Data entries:
※ ※ ※
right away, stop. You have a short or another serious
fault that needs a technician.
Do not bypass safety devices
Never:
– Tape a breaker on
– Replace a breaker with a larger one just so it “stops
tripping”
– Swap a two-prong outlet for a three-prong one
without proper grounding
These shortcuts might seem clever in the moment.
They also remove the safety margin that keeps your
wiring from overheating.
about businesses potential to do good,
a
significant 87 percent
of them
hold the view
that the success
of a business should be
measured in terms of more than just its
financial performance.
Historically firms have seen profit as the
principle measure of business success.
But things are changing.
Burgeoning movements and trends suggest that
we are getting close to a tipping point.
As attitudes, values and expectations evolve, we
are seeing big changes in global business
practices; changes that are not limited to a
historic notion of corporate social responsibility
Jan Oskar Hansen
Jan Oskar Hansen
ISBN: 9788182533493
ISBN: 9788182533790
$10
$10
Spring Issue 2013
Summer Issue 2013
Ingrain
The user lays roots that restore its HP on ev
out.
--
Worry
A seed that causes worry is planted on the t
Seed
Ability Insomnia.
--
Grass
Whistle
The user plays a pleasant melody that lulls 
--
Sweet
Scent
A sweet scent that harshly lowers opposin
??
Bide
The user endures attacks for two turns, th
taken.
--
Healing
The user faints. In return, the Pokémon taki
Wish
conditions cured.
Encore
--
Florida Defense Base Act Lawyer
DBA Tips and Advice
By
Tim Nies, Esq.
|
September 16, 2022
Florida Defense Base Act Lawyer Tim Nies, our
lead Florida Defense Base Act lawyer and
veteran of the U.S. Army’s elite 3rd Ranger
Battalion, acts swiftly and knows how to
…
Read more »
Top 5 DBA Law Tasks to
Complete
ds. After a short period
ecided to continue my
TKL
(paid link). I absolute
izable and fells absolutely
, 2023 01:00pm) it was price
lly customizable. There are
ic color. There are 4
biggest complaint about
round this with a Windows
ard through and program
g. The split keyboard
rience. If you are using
※ ※ ※
Every line in the records above that contains the word "Base" should be copied out.

*COMPLETED TASK*.
Florida Defense Base Act Lawyer
Florida Defense Base Act Lawyer Tim Nies, our
lead Florida Defense Base Act lawyer and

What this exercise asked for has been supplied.